En outre, après avoir analysé l’état actuel de plusieurs projets populaires présentés lors de ce sommet, j’ai constaté un excès d’offre par rapport à la demande : la puissance de calcul distribuée à travers le monde dépasse actuellement les besoins des développeurs d’IA en tâches d’entraînement ou d’inférence. Cela ne signifie pas qu’il n’y ait pas de demande : Sam Altman, cofondateur d’OpenAI, a annoncé son intention de lever 7 000 milliards de dollars pour construire une usine de puces avancées dix fois plus grande que celle de TSMC actuelle, destinée à la production de puces et à l’entraînement de modèles. Une étude de l’Université Stanford montre également que, quelle que soit la langue du modèle, lorsque la taille des paramètres dépasse un seuil critique, sa performance (par exemple en précision) augmente fortement. Cette observation va à l’encontre de la croyance populaire selon laquelle « la puissance brute produit des miracles », et indique que, dans la réalité, de nombreux obstacles restent à surmonter avant que la vision d’un calcul décentralisé ne devienne viable.

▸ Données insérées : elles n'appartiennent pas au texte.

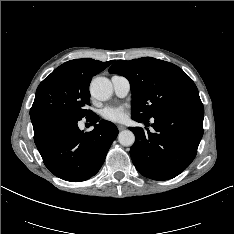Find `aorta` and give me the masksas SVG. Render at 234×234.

L’origine historique du secteur DePIN remonte à l’économie du partage
Le concept de DePIN est en soi assez simple, voire ancré dans l’histoire du Web2. En repensant l’industrie Internet, on constate qu’il y a déjà plus de 15 ans, les acteurs du Web2 exploitaient l’agrégation des actifs physiques individuels pour créer ce qu’on appelle « l’économie du partage ». Si maintenant, au lieu d’actifs physiques, on redistribue directement des actifs immatériels (comme des serveurs inutilisés), sous forme pair-à-pair (P2P) ou pair-à-entreprise (P2B), alors la technologie blockchain décentralisée peut optimiser les relations de production grâce à des mécanismes incitatifs. C’est exactement ce que vise à accomplir DePIN.
C’est pourquoi l’enthousiasme côté offre est élevé dans le secteur DePIN. En réalité, le Web2 a déjà posé les bases de cette « redistribution » pendant longtemps – la seule différence, cette fois, est l’élimination totale de l’intermédiaire. Il existe aujourd’hui près de mille projets DePIN, notamment dans l’écosystème Solana. Selon Messari, Solana domine actuellement en matière d’infrastructures DePIN, grâce à une intégration élevée des infrastructures et à des performances supérieures de sa blockchain. Sur le plan géographique, on prévoit que plusieurs des dix premiers projets DePIN proviendront d’Asie entre 2024 et 2025.

Source : Messari
Le Web3 et l’IA présentent de nombreux points de convergence. La puissance de calcul, considérée comme la monnaie universelle du futur monde numérique, est naturellement ce qui attire d’abord l’attention. Pourtant, malgré sa pertinence apparente, le scénario de calcul décentralisé reste difficile à concrétiser.
Au croisement du Web3 et de l’IA, au-delà des efforts techniques visant à surmonter ces défis, d’autres pistes méritent d’être explorées, comme l’octroi de droits de propriété aux créateurs via des agents d’IA ou les cas d’usage des petits modèles d’IA, qui s’avèrent plus praticables. Le succès commercial et la percée technologique doivent toujours trouver un équilibre. DePIN accélère justement ce processus, et son « voyage de chasse » sera couronné de succès.